In my talks and training, I tried to cope with these common reactions by telling stories, using humor, and sharing my own anxieties. I helped people use themselves as models to realize that common experiences, like parenting and managing your own health, are complex, uncertain, emergent phenomena. Anecdotes became antidotes for fear, as I shared the theory and practice of human systems dynamics. They laughed, they puzzled, they learned, and all the time they were afraid of what they couldn’t predict or control. Sometimes, they were even afraid of me!

In the past two years, the pattern has changed. Of course, I am talking in different ways about different things, but my message is essentially the same. I still talk about dynamical systems that cannot be predicted or controlled, but reactions are different. I see a very different response these days.  I still talk about complex dynamics of human systems; wicked problems that can’t be solved; and the next wise action that emerges from Adaptive Action. But I perceive a different pattern in how people respond.

What I see today is hope.

At first it surprised me. People in my Adaptive Action Labs would breathe easier, laugh, stand straighter, and leave with new energy. I started taking before-and-after photos. I wanted to test my perceptions that people looked different, younger and more alive, when they left than when they arrived for my classes. It was true. They did!

Like all my surprises, this one kicked off a cycle of inquiry and Adaptive Action. What are the patterns I am observing? So what is changing in mindset and discourse? Now what should I do, as leader and teacher, to encourage this generative reaction?  At first, I thought it was a generational difference. I expected youngsters to be more comfortable with chaos than my middle-aged colleagues. That may be true, but even the old folks were trading anxiety for hope when they heard me talk about complex dynamics of human systems. 

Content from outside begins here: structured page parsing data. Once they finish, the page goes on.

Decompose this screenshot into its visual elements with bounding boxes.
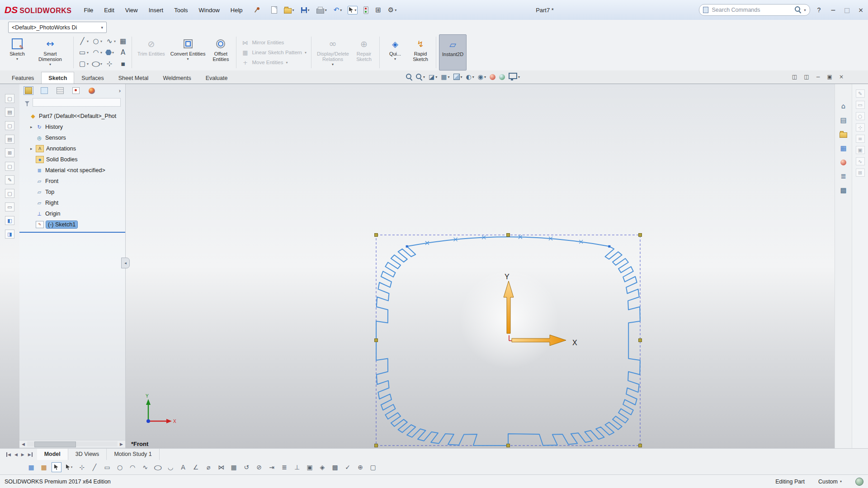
tree-item-sensors[interactable]: ▸ Sensors (19, 132, 125, 143)
search-icon[interactable] (795, 6, 801, 14)
scroll-right-icon[interactable]: ▶ (118, 442, 124, 446)
smart-dimension-button[interactable]: Smart Dimension (30, 34, 71, 70)
move-entities-button[interactable]: +Move Entities (241, 58, 307, 67)
zoom-to-area-icon[interactable] (416, 74, 425, 80)
circle-tool-icon[interactable]: ○ (91, 36, 103, 47)
appearances-icon[interactable] (838, 157, 849, 167)
configuration-dropdown[interactable]: <Default>_PhotoWorks Di ▾ (8, 22, 107, 33)
tree-item-history[interactable]: ▸ History (19, 122, 125, 132)
search-input[interactable] (711, 6, 793, 14)
select-cursor-icon[interactable] (348, 6, 358, 14)
pane-splitter[interactable] (19, 232, 125, 233)
search-dropdown-icon[interactable]: ▾ (804, 8, 806, 12)
featuremanager-tab[interactable] (24, 87, 33, 94)
search-scope-icon[interactable] (703, 7, 708, 13)
tree-item-solid-bodies[interactable]: ▸ Solid Bodies (19, 154, 125, 165)
tile-right-button[interactable]: ◫ (804, 74, 809, 80)
menu-view[interactable]: View (120, 5, 143, 16)
design-library-icon[interactable] (838, 129, 849, 139)
panel-strip-icon-5[interactable]: ⊞ (5, 148, 14, 157)
tree-item-top-plane[interactable]: ▸ Top (19, 187, 125, 197)
convert-entities-button[interactable]: Convert Entities (168, 34, 208, 70)
mirror-tool-icon[interactable]: ⋈ (216, 462, 226, 472)
mini-tool-icon-3[interactable]: ○ (856, 112, 865, 120)
help-button[interactable]: ? (817, 6, 821, 14)
collapse-panel-button[interactable]: ◂ (121, 258, 130, 268)
spline-tool-icon[interactable]: ∿ (104, 36, 117, 47)
custom-properties-icon[interactable]: ≣ (838, 171, 849, 181)
tab-features[interactable]: Features (5, 72, 41, 84)
slot-tool-icon[interactable]: ▢ (77, 58, 90, 70)
tree-item-front-plane[interactable]: ▸ Front (19, 176, 125, 187)
rectangle-tool-icon[interactable]: ▭ (102, 462, 112, 472)
zoom-to-fit-icon[interactable] (406, 74, 412, 80)
panel-strip-icon-7[interactable]: ✎ (5, 175, 14, 184)
scroll-left-icon[interactable]: ◀ (20, 442, 26, 446)
open-icon[interactable] (283, 6, 295, 14)
corner-rectangle-tool-icon[interactable]: ▭ (77, 47, 90, 58)
panel-strip-icon-1[interactable]: ▢ (5, 94, 14, 103)
next-tab-button[interactable]: ▶ (20, 452, 25, 457)
first-tab-button[interactable]: ◀ (6, 452, 12, 457)
close-doc-button[interactable]: × (839, 74, 844, 80)
fillet-tool-icon[interactable]: ◡ (165, 462, 175, 472)
menu-file[interactable]: File (79, 5, 98, 16)
print-icon[interactable] (316, 6, 328, 14)
viewport-canvas[interactable]: Y X Y X (126, 84, 835, 448)
dimxpertmanager-tab[interactable] (71, 87, 80, 94)
view-selector-icon[interactable]: ▦ (441, 73, 449, 80)
trim-tool-icon[interactable]: ⊘ (254, 462, 264, 472)
pin-icon[interactable] (254, 7, 259, 13)
section-view-icon[interactable]: ◪ (429, 73, 437, 80)
ellipse-tool-icon[interactable]: ○ (153, 462, 163, 472)
line-tool-icon[interactable]: ╱ (77, 36, 90, 47)
sheet-properties-icon[interactable]: ⊞ (374, 5, 382, 15)
relations-icon[interactable]: ⊥ (292, 462, 302, 472)
toolbox-icon[interactable]: ▦ (838, 143, 849, 153)
trim-entities-button[interactable]: Trim Entities (135, 34, 168, 70)
panel-strip-icon-2[interactable]: ▤ (5, 108, 14, 117)
grid-system-icon[interactable]: ▦ (26, 462, 36, 472)
line-tool-icon[interactable]: ╱ (90, 462, 99, 472)
close-button[interactable]: × (858, 6, 863, 14)
move-tool-icon[interactable]: ⊕ (355, 462, 365, 472)
extend-tool-icon[interactable]: ⇥ (267, 462, 277, 472)
globe-icon[interactable] (855, 478, 863, 486)
file-explorer-icon[interactable]: ▤ (838, 115, 849, 125)
spline-tool-icon[interactable]: ∿ (140, 462, 150, 472)
maximize-button[interactable]: □ (844, 6, 850, 14)
save-icon[interactable] (300, 6, 311, 14)
sketch-pattern-icon[interactable]: ▦ (118, 36, 128, 47)
panel-strip-icon-11[interactable]: ◨ (5, 230, 14, 239)
last-tab-button[interactable]: ▶ (27, 452, 33, 457)
tab-sketch[interactable]: Sketch (41, 72, 74, 84)
panel-strip-icon-9[interactable]: ▭ (5, 202, 14, 211)
arc-tool-icon[interactable]: ◠ (91, 47, 103, 58)
panel-horizontal-scrollbar[interactable]: ◀ ▶ (19, 440, 125, 447)
construction-geometry-icon[interactable]: ▪ (118, 58, 128, 70)
displaymanager-tab[interactable] (87, 87, 96, 94)
mini-tool-icon-5[interactable]: ≡ (856, 135, 865, 143)
tab-weldments[interactable]: Weldments (156, 72, 198, 84)
units-selector[interactable]: Custom ▾ (818, 479, 842, 485)
menu-insert[interactable]: Insert (144, 5, 169, 16)
select-tool-icon[interactable] (52, 462, 61, 472)
instant2d-button[interactable]: Instant2D (439, 34, 467, 70)
linear-sketch-pattern-button[interactable]: ▦Linear Sketch Pattern (241, 48, 307, 57)
tree-item-sketch1[interactable]: ▸ (-) Sketch1 (19, 219, 125, 230)
expand-toggle-icon[interactable]: ▸ (30, 146, 36, 151)
search-commands-box[interactable]: ▾ (699, 4, 810, 16)
linear-pattern-icon[interactable]: ▦ (229, 462, 239, 472)
tab-model[interactable]: Model (37, 449, 68, 460)
mini-tool-icon-8[interactable]: ⊞ (856, 169, 865, 177)
mini-tool-icon-1[interactable]: ✎ (856, 89, 865, 98)
check-sketch-icon[interactable]: ✓ (343, 462, 353, 472)
tree-item-origin[interactable]: ▸ Origin (19, 208, 125, 219)
edit-appearance-icon[interactable] (490, 74, 495, 80)
restore-doc-button[interactable]: ▣ (827, 74, 832, 80)
propertymanager-tab[interactable] (40, 87, 49, 94)
prev-tab-button[interactable]: ◀ (14, 452, 19, 457)
panel-strip-icon-6[interactable]: ▢ (5, 162, 14, 171)
lasso-select-icon[interactable] (64, 462, 74, 472)
view-settings-icon[interactable] (509, 73, 520, 81)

Over time, I am coming to understand why and how uncertainty is now a source of hope, rather than despair, for my students and clients. As I integrate these insights into my Adaptive Action Labs, I see the energy rise and the momentum for change build. I will share six of the patterns I am seeing here. I wonder if they will help you, too, find hope in chaos. 

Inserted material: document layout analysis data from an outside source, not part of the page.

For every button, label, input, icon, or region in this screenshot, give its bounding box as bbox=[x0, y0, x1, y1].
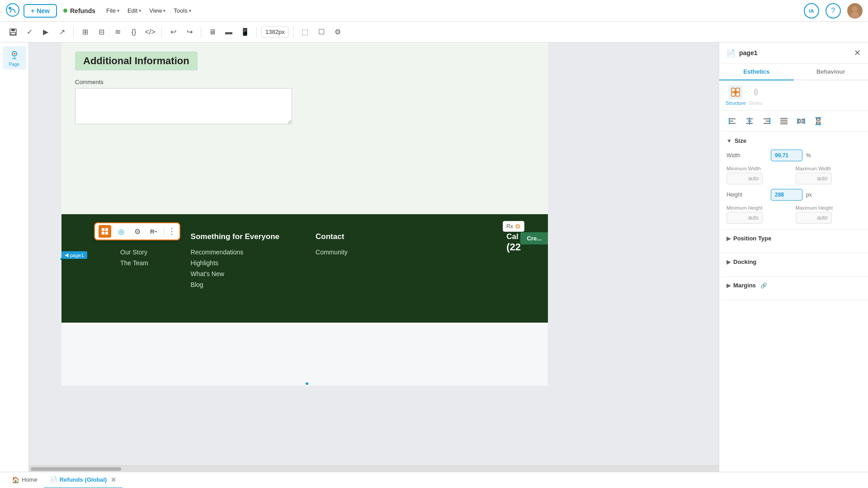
svg-point-2 bbox=[852, 6, 858, 12]
footer-community-link[interactable]: Community bbox=[316, 249, 348, 256]
right-panel: 📄 page1 ✕ Esthetics Behaviour bbox=[719, 42, 868, 472]
width-unit: % bbox=[806, 152, 811, 159]
tab-home[interactable]: 🏠 Home bbox=[5, 472, 44, 488]
code-button[interactable]: {} bbox=[127, 25, 141, 39]
docking-header[interactable]: ▶ Docking bbox=[726, 258, 861, 265]
view-menu[interactable]: View ▾ bbox=[146, 5, 169, 16]
structure-button[interactable] bbox=[728, 85, 743, 99]
element-tool-palette[interactable]: ◎ bbox=[115, 225, 127, 238]
align-distribute-h[interactable] bbox=[794, 114, 808, 128]
styles-button[interactable] bbox=[749, 85, 763, 99]
play-button[interactable]: ▶ bbox=[39, 25, 52, 39]
divider5 bbox=[293, 27, 294, 38]
svg-rect-40 bbox=[816, 122, 820, 124]
element-tool-rx[interactable]: R∞ bbox=[147, 225, 160, 238]
tab-refunds[interactable]: 📄 Refunds (Global) ✕ bbox=[44, 472, 123, 488]
preview-button[interactable]: ☐ bbox=[315, 25, 328, 39]
panel-tabs: Esthetics Behaviour bbox=[719, 64, 868, 80]
align-distribute-v[interactable] bbox=[811, 114, 825, 128]
left-sidebar: Page bbox=[0, 42, 29, 472]
undo-button[interactable]: ↩ bbox=[166, 25, 180, 39]
align-right[interactable] bbox=[760, 114, 774, 128]
canvas-content: Additional Information Comments ◎ ⚙ R∞ ⋮… bbox=[61, 42, 548, 386]
tools-menu[interactable]: Tools ▾ bbox=[170, 5, 194, 16]
panel-close-button[interactable]: ✕ bbox=[854, 48, 861, 58]
panel-header: 📄 page1 ✕ bbox=[719, 42, 868, 64]
comments-textarea[interactable] bbox=[75, 88, 292, 124]
create-button[interactable]: Cre... bbox=[520, 232, 548, 244]
topbar-right: IA ? bbox=[804, 3, 863, 19]
min-height-label: Minimum Height bbox=[726, 205, 792, 211]
footer-something-heading: Something for Everyone bbox=[191, 232, 279, 241]
max-width-input[interactable] bbox=[796, 173, 832, 184]
save-button[interactable] bbox=[6, 25, 20, 39]
size-chevron: ▼ bbox=[726, 138, 732, 144]
footer-whats-new-link[interactable]: What's New bbox=[191, 270, 279, 277]
svg-rect-39 bbox=[816, 118, 820, 120]
min-height-input[interactable] bbox=[726, 212, 763, 224]
align-left[interactable] bbox=[726, 114, 739, 128]
footer-our-story-link[interactable]: Our Story bbox=[120, 249, 155, 256]
tab-close-button[interactable]: ✕ bbox=[111, 476, 116, 483]
footer-something-col: Something for Everyone Recommendations H… bbox=[191, 232, 279, 292]
avatar[interactable] bbox=[847, 3, 863, 19]
components-button[interactable]: ⊞ bbox=[78, 25, 92, 39]
element-tool-sep bbox=[164, 227, 164, 236]
file-menu[interactable]: File ▾ bbox=[103, 5, 123, 16]
position-chevron: ▶ bbox=[726, 235, 731, 242]
section-title: Additional Information bbox=[75, 52, 198, 70]
new-button[interactable]: + New bbox=[24, 4, 57, 18]
layers-button[interactable]: ⊟ bbox=[94, 25, 108, 39]
settings-button[interactable]: ⚙ bbox=[331, 25, 344, 39]
canvas-area: ◀ page1 Additional Information Comments … bbox=[29, 42, 719, 472]
scroll-area bbox=[29, 465, 719, 472]
align-text[interactable] bbox=[777, 114, 791, 128]
refunds-tab-icon: 📄 bbox=[50, 476, 57, 483]
max-height-input[interactable] bbox=[796, 212, 832, 224]
tablet-view[interactable]: ▬ bbox=[222, 25, 236, 39]
height-label: Height bbox=[726, 192, 767, 198]
sidebar-page-icon[interactable]: Page bbox=[3, 46, 26, 70]
height-input[interactable] bbox=[771, 189, 802, 201]
desktop-view[interactable]: 🖥 bbox=[206, 25, 219, 39]
width-minmax-row: Minimum Width Maximum Width bbox=[726, 166, 861, 184]
element-tool-structure[interactable] bbox=[99, 225, 111, 238]
resize-handle-bottom[interactable] bbox=[305, 381, 309, 386]
scroll-thumb[interactable] bbox=[31, 467, 121, 471]
footer-phone: (22 bbox=[506, 241, 521, 253]
svg-rect-11 bbox=[102, 232, 104, 235]
align-center-h[interactable] bbox=[743, 114, 756, 128]
full-width-button[interactable]: ⬚ bbox=[298, 25, 312, 39]
structure-item: Structure bbox=[726, 85, 746, 106]
footer-blog-link[interactable]: Blog bbox=[191, 281, 279, 288]
min-width-input[interactable] bbox=[726, 173, 763, 184]
tab-esthetics[interactable]: Esthetics bbox=[719, 64, 794, 80]
help-button[interactable]: ? bbox=[826, 3, 841, 19]
ia-badge[interactable]: IA bbox=[804, 3, 819, 19]
min-width-col: Minimum Width bbox=[726, 166, 792, 184]
structure-styles-row: Structure Styles bbox=[719, 80, 868, 111]
redo-button[interactable]: ↪ bbox=[183, 25, 196, 39]
size-header[interactable]: ▼ Size bbox=[726, 137, 861, 144]
footer-recommendations-link[interactable]: Recommendations bbox=[191, 249, 279, 256]
min-height-col: Minimum Height bbox=[726, 205, 792, 224]
check-button[interactable]: ✓ bbox=[23, 25, 36, 39]
data-button[interactable]: ≋ bbox=[111, 25, 124, 39]
export-button[interactable]: ↗ bbox=[55, 25, 69, 39]
footer-the-team-link[interactable]: The Team bbox=[120, 259, 155, 267]
html-button[interactable]: </> bbox=[143, 25, 157, 39]
width-input[interactable] bbox=[771, 150, 802, 161]
alignment-row bbox=[719, 111, 868, 132]
margins-header[interactable]: ▶ Margins 🔗 bbox=[726, 282, 861, 289]
max-height-label: Maximum Height bbox=[796, 205, 861, 211]
edit-menu[interactable]: Edit ▾ bbox=[124, 5, 145, 16]
footer-highlights-link[interactable]: Highlights bbox=[191, 259, 279, 267]
svg-rect-10 bbox=[105, 228, 108, 231]
tab-behaviour[interactable]: Behaviour bbox=[794, 64, 868, 80]
height-row: Height px bbox=[726, 189, 861, 201]
mobile-view[interactable]: 📱 bbox=[238, 25, 252, 39]
element-tool-gear[interactable]: ⚙ bbox=[131, 225, 144, 238]
element-tool-more[interactable]: ⋮ bbox=[168, 226, 176, 236]
page-label[interactable]: ◀ page1 bbox=[61, 251, 87, 259]
position-type-header[interactable]: ▶ Position Type bbox=[726, 235, 861, 242]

Complexity and uncertainty are undeniable. There was a time, not so long ago, that every uncertainty was seen as a mistake. We thought that competent planning and careful implementation could ensure a safe, predictable, and controllable future. That delusion is fading fast. Today, no one knows what is going to happen. Whether you focus on climate, economics, technology, society, or politics, no one trusts others’ predictions. We can no longer rely on a pundit’s view of an unfolding future—we have seen them disproved too many times. So, if there is no looming certainty, if we are not required to create perfection, we can be free to see and create the future we desire. At least we can hope to have that power. 

I can ask good questions without having to know answers. In Western cultures, we have been addicted to expertise for decades. As children, we thought adults had all the answers. As students, we looked to our teachers. In organizations and governments we relied on our leaders. So, to enter into the realm of powerful adult, we thought we had to generate answers to every question. If we didn’t have answers, we didn’t deserve to succeed or to be seen as successful. Those expectations are fading fast.

In a complex, emergent environment, answers are not all that useful. They have a very short shelf-life. What is true and best here and now may be wrong in another place or time. Answers are not reliable proof of expertise. Expertise, in these uncertain times, comes from having good questions to ask. Moving into inquiry releases the pressure of always having to know. It opens space of hope for us to explore together, not deliver the perfect truth of a know-it-all expert.     

In a complex adaptive system, everyone has agency. Power used to come from position or expertise. Some had it, but most didn’t. We drew on others’ power to make our own decisions. Rather than paying attention to my own health, I found nutritionists to tell me what to eat. Rather than crafting my own clothes, I bought “the perfect thing” from off of the rack. I willingly gave away my agency for the security of being “right.”

Today, in a rapidly changing landscape, I cannot be certain of what will be right, but I do have a choice. In a complex adaptive system, patterns of the whole emerge from the choices and interactions of the parts. I am one of the parts in my complex human system, so my choices and interactions matter. Maybe my influence will get lost in the crowd, but maybe not. There is always a chance that some small thing I do might tip the system into some radically different pattern.  At least, I can now hope that will happen. 

Nobody else knows for sure, either. The world of certainty encourages people to bully others with their opinions about what the future might hold. The one who “knows for sure,” will be the one who controls resources and opportunities. Economic, social, and political patterns are driven by the dominant voice of certainty. Those of us who know less or stand with less confidence are cowed into silence. We are expected to compete in the world of opinion or be quiet and get on board.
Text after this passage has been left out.